Armand Jean le Bouthillier de Rancé

Armand Jean Le Bouthillier de Rance ( born January 9, 1626 Paris, † October 27, 1700 in La Trappe ) was a French nobleman and monk. Although it can not qualify as " founder " of the Trappists, but he led reform efforts continue and spread it among like -minded people who were in the 17th century to a strong grouping. It was not until 1892 they split off and founded the Trappist order.

Life

Armand Jean Le Bouthillier de Rance came from high French nobility. His father was private secretary to Queen Marie de Medici. Actually de Rance was intended for a career in the army, but left him his family instead of his deceased brother Denis pursue a clerical career. Already at the age of eleven, in 1637, he became a canon of Notre -Dame in Paris, and abbot of five abbeys, including La Trappe. 1638 his mother died; his sister was in the same year to the monastery. 1650 his father died. This year, he got in touch to fourteen years older Duchess of Montbazon who introduced him into the high society. 1651, he was consecrated after his studies in Paris, by his uncle Victor Bouthillier priest in Paris. 1654 he received his doctorate at the Sorbonne.

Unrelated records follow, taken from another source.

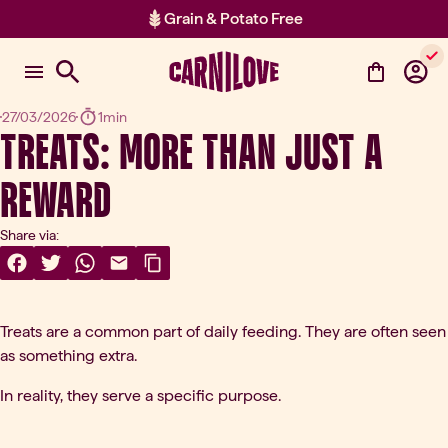
Grain & Potato Free
Item 2 of 2: Grain & Potato Free
27/03/2026
1min
TREATS: MORE THAN JUST A
REWARD
Share via:
Share On Facebook
(opens in a new tab)
Share On Twitter
(opens in a new tab)
Share On WhatsApp
(opens in a new tab)
Share Via Email
(opens in a new tab)
Copy Link
Treats are a common part of daily feeding. They are often seen
as something extra.
In reality, they serve a specific purpose.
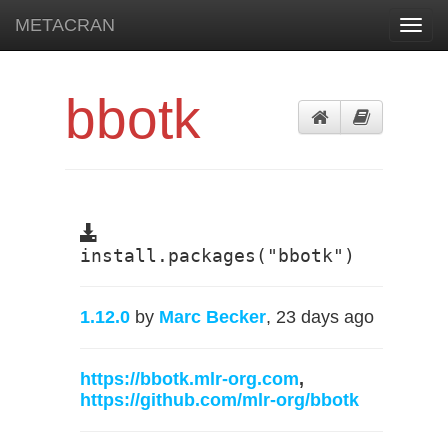
METACRAN
Toggl
navig
bbotk
install.packages("bbotk")
1.12.0
by
Marc Becker
, 23 days ago
https://bbotk.mlr-org.com
,
https://github.com/mlr-org/bbotk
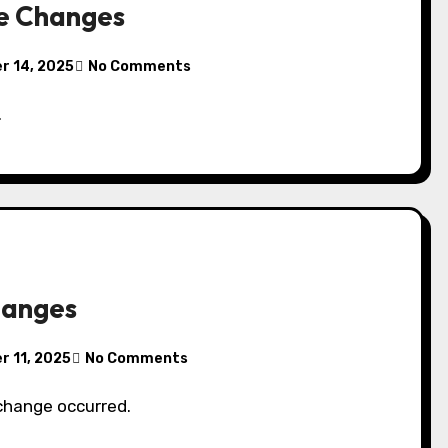
e Changes
r 14, 2025
No Comments
.
hanges
 11, 2025
No Comments
 change occurred.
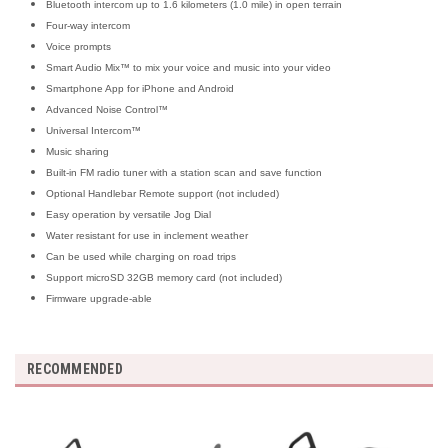
Bluetooth intercom up to 1.6 kilometers (1.0 mile) in open terrain
Four-way intercom
Voice prompts
Smart Audio Mix™ to mix your voice and music into your video
Smartphone App for iPhone and Android
Advanced Noise Control™
Universal Intercom™
Music sharing
Built-in FM radio tuner with a station scan and save function
Optional Handlebar Remote support (not included)
Easy operation by versatile Jog Dial
Water resistant for use in inclement weather
Can be used while charging on road trips
Support microSD 32GB memory card (not included)
Firmware upgrade-able
RECOMMENDED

He lived at the court of the French king and enjoyed there first court life. 1657 was his uncle, the Archbishop of Tours, appoint Archdeacon with a right of succession, but this appointment was prevented. On April 28 of the same year died en Rancés lover, the Duchess of Montbazon. Disappointment over which prevented Erzdiakonenernennung and the sight of the corpse of his friend caused Rancés conversion; henceforth he fulfilled the religious duties of a priest and began to live a celibate life.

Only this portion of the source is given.